Выше я говорила, что Торгерн, по крайней мере, до встречи со мной, не знал отличия между добром и злом. Но ято всегда сознавала, где проходит граница между ними, и, если мне случалось ступить за черту, никогда не оставалась там, всегда возвращалась к себе. Теперь же я отдавала себе отчет в том, что может настать минута, когда я уже не смогу вернуться, потому что не только я проникала во владения зла, но и оно начинало завладевать мной. И если бы в меня не была заложена изначально такая страсть к противодействию, я бы уже давно подпала под его власть. Ведь единственной пищей моей души за весь год была ненависть. Я не спрашиваю – кто может вынести такое. Я спрошу по-другому – кто мог вынести такое безнаказанно?

Неверно я как-то сказала Магде, что у меня, вероятно, нет души. Душа у меня, конечно, есть, и на ее долю достается все то, что разум так легко отторгает. Этой ценой он покупает свою неуязвимость.

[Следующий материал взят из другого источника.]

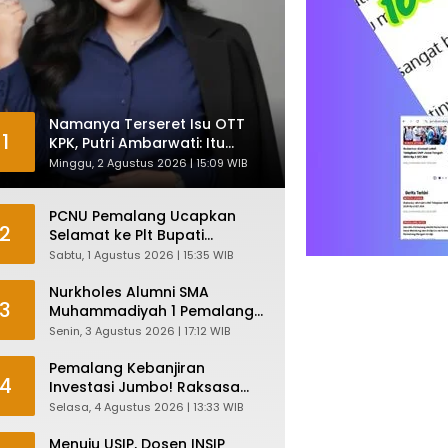
Namanya Terseret Isu OTT
1
KPK, Putri Ambarwati: Itu
Hanya Kesamaan Nama
Minggu, 2 Agustus 2026 | 15:09 WIB
PCNU Pemalang Ucapkan
2
Selamat ke Plt Bupati
Nurkholes: Pemimpin Adalah
Sabtu, 1 Agustus 2026 | 15:35 WIB
Pelayan Rakyat!
Nurkholes Alumni SMA
3
Muhammadiyah 1 Pemalang
Angkatan 1986 Resmi
Senin, 3 Agustus 2026 | 17:12 WIB
Menjabat Plt Bupati, Inilah
Pesan Ketua Asmam 86
Pemalang Kebanjiran
4
Investasi Jumbo! Raksasa
Garmen Jepang Siap Bangun
Selasa, 4 Agustus 2026 | 13:33 WIB
Pabrik dan Serap Ribuan
Tenaga Kerja
Menuju USIP, Dosen INSIP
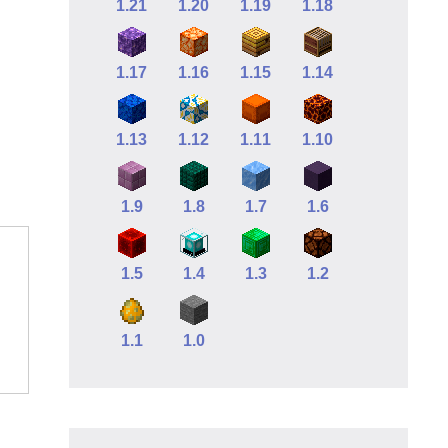
1.21
1.20
1.19
1.18
1.17
1.16
1.15
1.14
1.13
1.12
1.11
1.10
1.9
1.8
1.7
1.6
1.5
1.4
1.3
1.2
1.1
1.0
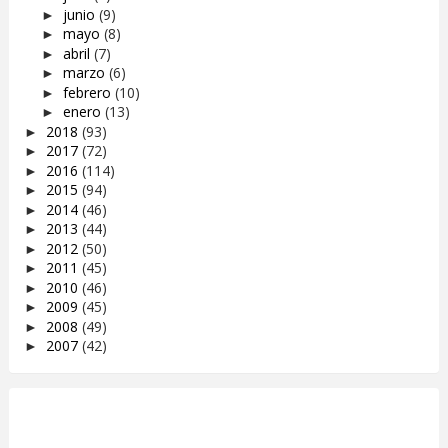
junio
(9)
►
mayo
(8)
►
abril
(7)
►
marzo
(6)
►
febrero
(10)
►
enero
(13)
►
2018
(93)
►
2017
(72)
►
2016
(114)
►
2015
(94)
►
2014
(46)
►
2013
(44)
►
2012
(50)
►
2011
(45)
►
2010
(46)
►
2009
(45)
►
2008
(49)
►
2007
(42)
►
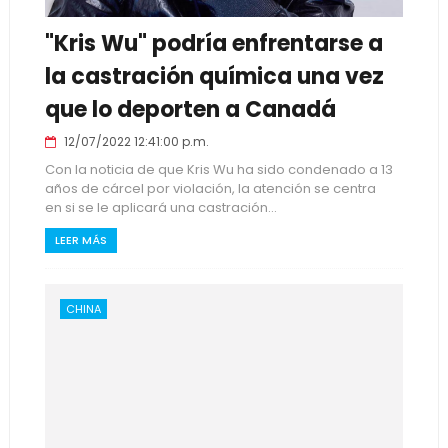
"Kris Wu" podría enfrentarse a
la castración química una vez
que lo deporten a Canadá
12/07/2022 12:41:00 p.m.
Con la noticia de que Kris Wu ha sido condenado a 13
años de cárcel por violación, la atención se centra
en si se le aplicará una castración...
LEER MÁS
CHINA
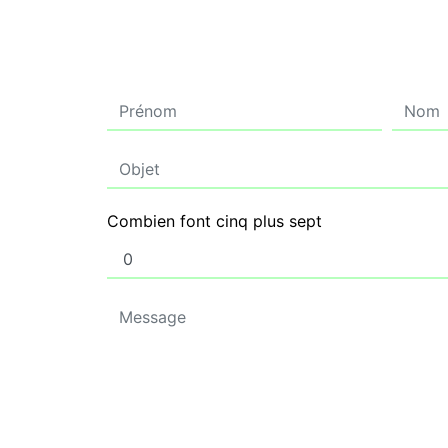
Combien font cinq plus sept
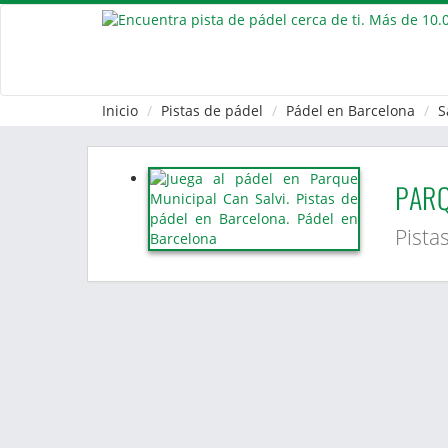
Inicio
Pistas de pádel
Pádel en Barcelona
S
PARQ
Pista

Следовательно, сойти с ума я не могу. Но я могу просто умереть. А умирать я не должна. Смерть меня нисколько не пугает, но умирать я не должна.

Это ложь? – Я так чувствую, но не всегда наши чувства соответствуют правде. Поэтому я предпочитаю им не доверять. Слишком скользок этот путь.

А как легко было бы соскользнуть в безумие, укрыться в нем, ибо нет иного убежища здесь, в липкой тьме, среди вечной лжи, ненависти и страха… А сон? Этот сон – весной? Ему после этого плохо было, и я же его еще успокаивала. Я! Которая должна была мысленно пережить и насилие над собой, и убийство! Самоубийство еще можно уложить в сознании, а насилие? Чего мне это стоило – кто может понять? Я никогда не боялась крови, правда, но грязи… грязи… И если я тогда не сошла с ума… однако тогда у меня была вера в высшую цель, и она удесятеряла мои силы. Этой поддержки я лишилась. Что ж, разум не должен нуждаться в подпорках, могу сказать я ныне, после всего…

Я снова отклоняюсь, не слишком ли часто? Item, вскоре я должна была отправляться в путь, и, хотела я или не хотела, мне предстояло подготовиться к нему.

Разумеется, я отправлялась одна. Ни Магду, ни Бону я не хотела брать с собой, несмотря на их настойчивые просьбы. Ни одна из них не была защищена, как я, тройной броней уродства, колдовской славы и княжеского покровительства, да и нечего было им делать в военном лагере. Я никогда не допускала их к своим сокровенным мыслям, не говоря уже о Летописи, того же, чему они научились от меня за лето, с лихвой хватило бы, чтобы прокормиться. Вот хотя бы единственная польза, принесенная мной княжеству. В Торгерне будут две умелые знахарки. Просто лекарки, не обремененные моим страшным наследством. Так оно и лучше для всех. После того, как проходила их жизнь до встречи со мной – изнуряющая работа, суеверия, сплетни, и никакого просвета впереди, и даже ни мысли, ни догадки о том, что он может быть, этот просвет – вдруг – разговоры о судьбах мира, философия, причастность к власти – ох, как это кружит молодые головы. К такому нужно готовить заранее. И знать, чем оно чревато. Пусть живут спокойно. Я желаю им добра.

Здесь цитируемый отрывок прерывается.